_Exercise prompt_. Across all the records below, count the lines that hold "export". State only that figure.

_Given records_.

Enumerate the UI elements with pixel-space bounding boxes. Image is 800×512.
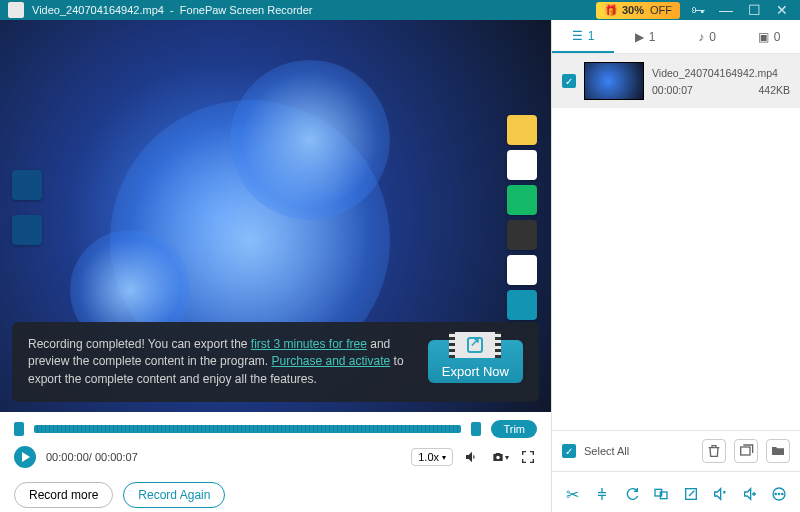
preview-panel: Recording completed! You can export the … (0, 20, 552, 512)
trim-end-handle[interactable] (471, 422, 481, 436)
record-again-button[interactable]: Record Again (123, 482, 225, 508)
banner-message: Recording completed! You can export the … (28, 336, 414, 388)
convert-icon[interactable] (618, 480, 646, 508)
compress-icon[interactable] (588, 480, 616, 508)
volume-icon[interactable] (463, 448, 481, 466)
desktop-shortcut-icon (507, 115, 537, 145)
speed-selector[interactable]: 1.0x▾ (411, 448, 453, 466)
trim-bar: Trim (0, 412, 551, 446)
svg-rect-1 (741, 447, 750, 455)
window-title: Video_240704164942.mp4 - FonePaw Screen … (32, 4, 588, 16)
snapshot-icon[interactable]: ▾ (491, 448, 509, 466)
recording-list: Video_240704164942.mp4 00:00:07 442KB (552, 54, 800, 430)
svg-point-7 (779, 493, 780, 494)
tab-image[interactable]: ▣0 (738, 30, 800, 44)
image-icon: ▣ (758, 30, 769, 44)
free-minutes-link[interactable]: first 3 minutes for free (251, 337, 367, 351)
media-tabs: ☰1 ▶1 ♪0 ▣0 (552, 20, 800, 54)
app-icon (8, 2, 24, 18)
play-button[interactable] (14, 446, 36, 468)
history-panel: ☰1 ▶1 ♪0 ▣0 Video_240704164942.mp4 00:00… (552, 20, 800, 512)
cut-icon[interactable]: ✂ (559, 480, 587, 508)
desktop-shortcut-icon (507, 290, 537, 320)
desktop-shortcut-icon (507, 150, 537, 180)
titlebar: Video_240704164942.mp4 - FonePaw Screen … (0, 0, 800, 20)
export-list-button[interactable] (734, 439, 758, 463)
delete-button[interactable] (702, 439, 726, 463)
select-all-label: Select All (584, 445, 694, 457)
music-icon: ♪ (698, 30, 704, 44)
filmstrip-icon (449, 332, 501, 358)
svg-point-0 (496, 456, 500, 460)
edit-toolbar: ✂ (552, 471, 800, 512)
item-thumbnail (584, 62, 644, 100)
item-filename: Video_240704164942.mp4 (652, 67, 790, 79)
promo-badge[interactable]: 🎁 30%OFF (596, 2, 680, 19)
edit-icon[interactable] (677, 480, 705, 508)
trim-track[interactable] (34, 425, 461, 433)
desktop-shortcut-icon (507, 255, 537, 285)
minimize-button[interactable]: — (716, 0, 736, 20)
key-icon[interactable]: 🗝 (688, 0, 708, 20)
maximize-button[interactable]: ☐ (744, 0, 764, 20)
timecode: 00:00:00/ 00:00:07 (46, 451, 138, 463)
open-folder-button[interactable] (766, 439, 790, 463)
audio-extract-icon[interactable] (736, 480, 764, 508)
svg-point-8 (782, 493, 783, 494)
select-all-checkbox[interactable] (562, 444, 576, 458)
completion-banner: Recording completed! You can export the … (12, 322, 539, 402)
merge-icon[interactable] (647, 480, 675, 508)
chevron-down-icon: ▾ (442, 453, 446, 462)
purchase-link[interactable]: Purchase and activate (271, 354, 390, 368)
desktop-shortcut-icon (12, 215, 42, 245)
video-preview: Recording completed! You can export the … (0, 20, 551, 412)
item-size: 442KB (758, 84, 790, 96)
trim-start-handle[interactable] (14, 422, 24, 436)
volume-up-icon[interactable] (706, 480, 734, 508)
gift-icon: 🎁 (604, 4, 618, 17)
fullscreen-icon[interactable] (519, 448, 537, 466)
list-item[interactable]: Video_240704164942.mp4 00:00:07 442KB (552, 54, 800, 108)
desktop-shortcut-icon (507, 185, 537, 215)
desktop-shortcut-icon (507, 220, 537, 250)
list-icon: ☰ (572, 29, 583, 43)
svg-point-6 (775, 493, 776, 494)
record-more-button[interactable]: Record more (14, 482, 113, 508)
export-now-button[interactable]: Export Now (428, 340, 523, 383)
tab-audio[interactable]: ♪0 (676, 30, 738, 44)
player-controls: 00:00:00/ 00:00:07 1.0x▾ ▾ (0, 446, 551, 474)
list-footer: Select All (552, 430, 800, 471)
trim-button[interactable]: Trim (491, 420, 537, 438)
item-checkbox[interactable] (562, 74, 576, 88)
record-buttons: Record more Record Again (0, 474, 551, 512)
desktop-shortcut-icon (12, 170, 42, 200)
item-duration: 00:00:07 (652, 84, 693, 96)
video-icon: ▶ (635, 30, 644, 44)
close-button[interactable]: ✕ (772, 0, 792, 20)
tab-video[interactable]: ▶1 (614, 30, 676, 44)
more-icon[interactable] (765, 480, 793, 508)
tab-all[interactable]: ☰1 (552, 20, 614, 53)
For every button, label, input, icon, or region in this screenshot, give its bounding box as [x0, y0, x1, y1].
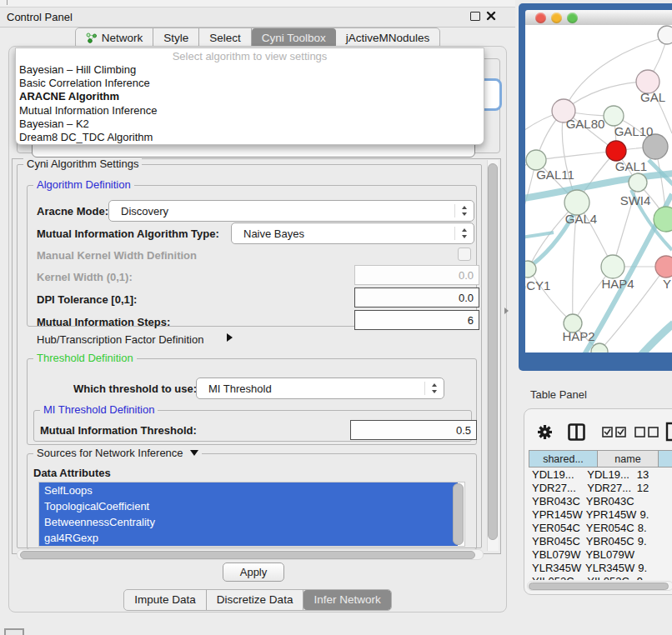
network-node[interactable] [604, 106, 624, 126]
sources-collapse-arrow-icon[interactable] [190, 450, 198, 456]
gear-icon[interactable] [537, 424, 553, 440]
minimize-traffic-light[interactable] [551, 12, 562, 23]
attribute-item-gal4rgexp[interactable]: gal4RGexp [39, 530, 458, 546]
attribute-item-betweennesscentrality[interactable]: BetweennessCentrality [39, 514, 458, 530]
network-node[interactable] [629, 173, 647, 192]
attribute-item-topologicalcoefficient[interactable]: TopologicalCoefficient [39, 498, 458, 514]
dpi-tolerance-label: DPI Tolerance [0,1]: [37, 293, 137, 306]
algorithm-option-bayesian-k2[interactable]: Bayesian – K2 [16, 118, 484, 131]
mi-steps-field[interactable]: 6 [354, 310, 479, 330]
table-row[interactable]: YLR345WYLR345W9. [529, 561, 672, 574]
float-panel-icon[interactable] [470, 12, 480, 21]
tab-discretize-data[interactable]: Discretize Data [207, 590, 304, 610]
close-traffic-light[interactable] [535, 12, 546, 23]
column-header-shared-[interactable]: shared... [529, 450, 598, 468]
node-table-header: shared...nameA [529, 450, 672, 468]
table-cell: YBR045C [583, 535, 634, 548]
algorithm-definition-legend: Algorithm Definition [33, 179, 134, 191]
bottom-tab-bar-wrap: Impute DataDiscretize DataInfer Network [0, 589, 515, 609]
aracne-mode-combo[interactable]: Discovery [108, 200, 474, 222]
manual-kernel-checkbox[interactable] [458, 248, 471, 261]
mi-threshold-label: Mutual Information Threshold: [40, 424, 197, 437]
network-node[interactable] [658, 26, 672, 44]
aracne-mode-label: Aracne Mode: [37, 205, 108, 218]
node-label-gal4: GAL4 [565, 212, 597, 226]
screen: Control Panel NetworkStyleSelectCyni Too… [0, 0, 672, 635]
network-edge[interactable] [536, 151, 616, 160]
node-label-gal10: GAL10 [614, 124, 654, 138]
table-row[interactable]: YDL19...YDL19...13 [529, 468, 672, 481]
kernel-width-field[interactable]: 0.0 [354, 265, 479, 285]
table-row[interactable]: YDR27...YDR27...12 [529, 481, 672, 494]
table-cell: YDL19... [584, 468, 633, 481]
network-edge[interactable] [525, 232, 554, 238]
settings-vscrollbar-thumb[interactable] [488, 163, 498, 540]
algorithm-option-aracne-algorithm[interactable]: ARACNE Algorithm [16, 90, 484, 103]
table-cell: 13 [634, 468, 672, 481]
table-cell: 12 [634, 482, 672, 494]
minimized-panel-icon[interactable] [4, 628, 24, 635]
algorithm-dropdown-popup: Select algorithm to view settings Bayesi… [15, 48, 484, 145]
mi-threshold-field[interactable]: 0.5 [350, 420, 477, 440]
deselect-all-checkboxes-icon[interactable] [634, 427, 659, 438]
table-cell: 9. [636, 508, 672, 521]
table-row[interactable]: YIL052CYIL052C9 [529, 574, 672, 580]
network-node[interactable] [601, 255, 624, 278]
table-cell: 9 [634, 575, 672, 581]
table-row[interactable]: YBR045CYBR045C9. [529, 534, 672, 548]
settings-hscrollbar-thumb[interactable] [20, 551, 475, 559]
combo-down-arrow-icon [462, 212, 467, 216]
algorithm-option-basic-correlation-inference[interactable]: Basic Correlation Inference [16, 77, 484, 90]
combo-up-arrow-icon [462, 228, 467, 232]
algorithm-option-mutual-information-inference[interactable]: Mutual Information Inference [16, 104, 484, 118]
zoom-traffic-light[interactable] [567, 12, 578, 23]
network-node[interactable] [606, 141, 626, 161]
cyni-settings-legend: Cyni Algorithm Settings [23, 158, 142, 170]
apply-button[interactable]: Apply [223, 562, 284, 582]
split-panel-icon[interactable] [568, 423, 585, 441]
table-row[interactable]: YBR043CYBR043C [529, 494, 672, 508]
tab-infer-network[interactable]: Infer Network [303, 590, 390, 610]
threshold-definition-legend: Threshold Definition [33, 352, 137, 364]
sources-legend-text: Sources for Network Inference [37, 447, 183, 459]
mi-threshold-legend: MI Threshold Definition [40, 404, 158, 416]
panel-divider-handle[interactable] [504, 308, 509, 314]
table-row[interactable]: YBL079WYBL079W [529, 548, 672, 561]
network-node[interactable] [655, 256, 672, 278]
table-row[interactable]: YPR145WYPR145W9. [529, 508, 672, 521]
hub-expand-arrow-icon[interactable] [227, 333, 233, 342]
attributes-vscrollbar-thumb[interactable] [453, 483, 464, 545]
algorithm-option-bayesian-hill-climbing[interactable]: Bayesian – Hill Climbing [16, 63, 484, 77]
network-edge[interactable] [529, 269, 573, 323]
new-table-icon[interactable] [665, 422, 672, 442]
attribute-item-selfloops[interactable]: SelfLoops [39, 482, 458, 498]
tab-impute-data[interactable]: Impute Data [124, 590, 207, 610]
algorithm-option-dream8-dc-tdc-algorithm[interactable]: Dream8 DC_TDC Algorithm [16, 131, 484, 144]
close-icon[interactable] [486, 11, 496, 21]
dpi-tolerance-field[interactable]: 0.0 [354, 288, 479, 308]
which-threshold-combo[interactable]: MI Threshold [196, 378, 444, 399]
sources-legend[interactable]: Sources for Network Inference [33, 448, 202, 459]
tab-label: Impute Data [134, 593, 196, 606]
table-cell: YPR145W [529, 508, 583, 521]
column-header-a[interactable]: A [659, 450, 672, 468]
network-window-titlebar[interactable] [525, 10, 672, 26]
table-hscrollbar-thumb[interactable] [529, 582, 669, 590]
combo-up-arrow-icon [432, 383, 437, 387]
top-tick [7, 0, 8, 5]
table-cell: YER054C [583, 522, 634, 534]
hub-definition-label[interactable]: Hub/Transcription Factor Definition [37, 333, 203, 346]
select-all-checkboxes-icon[interactable] [602, 427, 626, 438]
panel-title: Control Panel [0, 11, 73, 23]
network-edge[interactable] [640, 323, 672, 352]
node-label-hap2: HAP2 [562, 329, 594, 343]
node-label-y: Y [663, 277, 671, 291]
table-row[interactable]: YER054CYER054C8. [529, 521, 672, 534]
bottom-tab-bar: Impute DataDiscretize DataInfer Network [123, 589, 391, 611]
column-header-name[interactable]: name [598, 450, 659, 468]
manual-kernel-label: Manual Kernel Width Definition [37, 249, 197, 262]
network-edge[interactable] [564, 82, 648, 111]
table-cell: YBR045C [529, 535, 583, 548]
mi-type-combo[interactable]: Naive Bayes [231, 222, 474, 244]
network-canvas[interactable]: GALGAL80GAL10GAL1GAL11SWI4GAL4GCY1HAP4YH… [525, 25, 672, 352]
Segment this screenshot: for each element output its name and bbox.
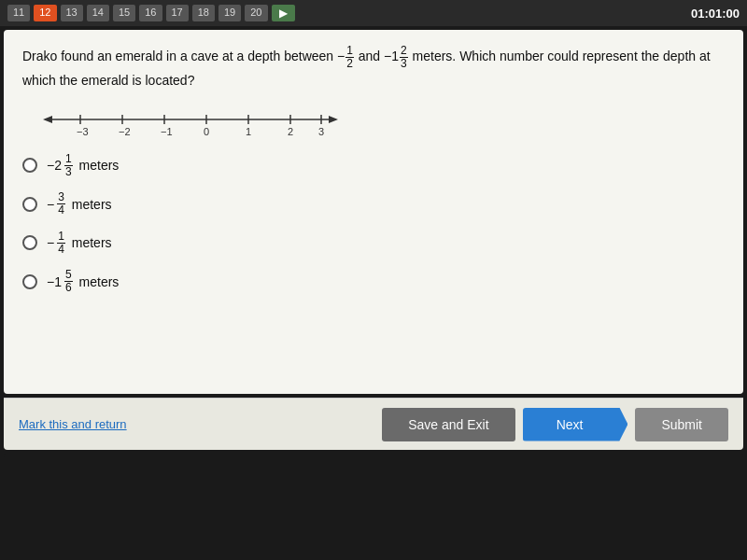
choice-c-sign: − — [47, 235, 54, 250]
svg-marker-1 — [43, 116, 52, 123]
radio-a[interactable] — [22, 158, 37, 173]
choice-d-denominator: 6 — [64, 282, 73, 294]
choice-a-sign: −2 — [47, 158, 62, 173]
choice-a-label: −2 1 3 meters — [47, 153, 119, 178]
choice-a-unit: meters — [76, 158, 120, 173]
choice-c-fraction: 1 4 — [57, 231, 65, 256]
frac1-numerator: 1 — [345, 45, 354, 58]
choice-d-label: −1 5 6 meters — [47, 269, 119, 294]
top-navigation-bar: 11 12 13 14 15 16 17 18 19 20 ▶ 01:01:00 — [0, 0, 747, 26]
question-text-middle: and — [359, 49, 384, 63]
choice-b-numerator: 3 — [57, 191, 65, 204]
choice-b-sign: − — [47, 197, 54, 212]
choice-c[interactable]: − 1 4 meters — [22, 231, 725, 256]
svg-text:−3: −3 — [77, 126, 89, 136]
nav-num-12[interactable]: 12 — [34, 5, 56, 21]
desktop-area — [4, 454, 743, 560]
choice-d-sign: −1 — [47, 274, 62, 289]
svg-text:2: 2 — [288, 126, 293, 136]
choice-b-label: − 3 4 meters — [47, 191, 112, 217]
choice-a[interactable]: −2 1 3 meters — [22, 153, 725, 178]
frac1-sign: − — [337, 49, 345, 63]
choice-d-unit: meters — [76, 274, 120, 289]
choice-c-label: − 1 4 meters — [47, 231, 112, 256]
nav-num-17[interactable]: 17 — [166, 5, 189, 21]
radio-c[interactable] — [22, 235, 37, 250]
number-line: −3 −2 −1 0 1 2 3 — [32, 103, 349, 136]
question-number-nav[interactable]: 11 12 13 14 15 16 17 18 19 20 ▶ — [7, 5, 295, 21]
choice-a-numerator: 1 — [64, 153, 73, 166]
frac1-denominator: 2 — [345, 58, 354, 70]
next-button[interactable]: Next — [523, 408, 628, 441]
nav-num-20[interactable]: 20 — [245, 5, 267, 21]
question-text: Drako found an emerald in a cave at a de… — [22, 45, 725, 91]
svg-text:−1: −1 — [161, 126, 173, 136]
save-and-exit-button[interactable]: Save and Exit — [382, 408, 514, 441]
nav-num-18[interactable]: 18 — [192, 5, 215, 21]
nav-num-19[interactable]: 19 — [218, 5, 241, 21]
nav-num-11[interactable]: 11 — [7, 5, 30, 21]
nav-forward-arrow[interactable]: ▶ — [272, 5, 295, 21]
choice-a-fraction: 1 3 — [64, 153, 73, 178]
question-content-area: Drako found an emerald in a cave at a de… — [4, 30, 743, 394]
nav-num-13[interactable]: 13 — [61, 5, 83, 21]
radio-d[interactable] — [22, 274, 37, 289]
choice-b[interactable]: − 3 4 meters — [22, 191, 725, 217]
answer-choices: −2 1 3 meters − 3 4 meters — [22, 153, 725, 295]
frac2-numerator: 2 — [400, 45, 408, 58]
choice-a-denominator: 3 — [64, 166, 73, 178]
choice-c-denominator: 4 — [57, 244, 65, 256]
frac2-sign: −1 — [384, 49, 399, 63]
fraction-half: 12 — [345, 45, 354, 70]
frac2-denominator: 3 — [400, 58, 408, 70]
footer-action-bar: Mark this and return Save and Exit Next … — [4, 398, 743, 450]
choice-d-numerator: 5 — [64, 269, 73, 282]
action-buttons: Save and Exit Next Submit — [382, 408, 728, 441]
nav-num-16[interactable]: 16 — [139, 5, 162, 21]
number-line-container: −3 −2 −1 0 1 2 3 — [22, 103, 725, 136]
choice-b-fraction: 3 4 — [57, 191, 65, 217]
choice-b-unit: meters — [68, 197, 112, 212]
nav-num-14[interactable]: 14 — [87, 5, 109, 21]
svg-text:1: 1 — [246, 126, 251, 136]
nav-num-15[interactable]: 15 — [113, 5, 135, 21]
mark-and-return-button[interactable]: Mark this and return — [19, 417, 127, 431]
countdown-timer: 01:01:00 — [691, 7, 740, 21]
choice-b-denominator: 4 — [57, 204, 65, 217]
svg-text:−2: −2 — [119, 126, 131, 136]
choice-c-numerator: 1 — [57, 231, 65, 244]
svg-text:3: 3 — [318, 126, 324, 136]
svg-text:0: 0 — [204, 126, 209, 136]
choice-d[interactable]: −1 5 6 meters — [22, 269, 725, 294]
question-text-before: Drako found an emerald in a cave at a de… — [22, 49, 333, 63]
fraction-two-thirds: 23 — [400, 45, 408, 70]
submit-button[interactable]: Submit — [635, 408, 728, 441]
choice-c-unit: meters — [68, 235, 112, 250]
choice-d-fraction: 5 6 — [64, 269, 73, 294]
svg-marker-2 — [329, 116, 338, 123]
radio-b[interactable] — [22, 197, 37, 212]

_Solution to the problem_. 6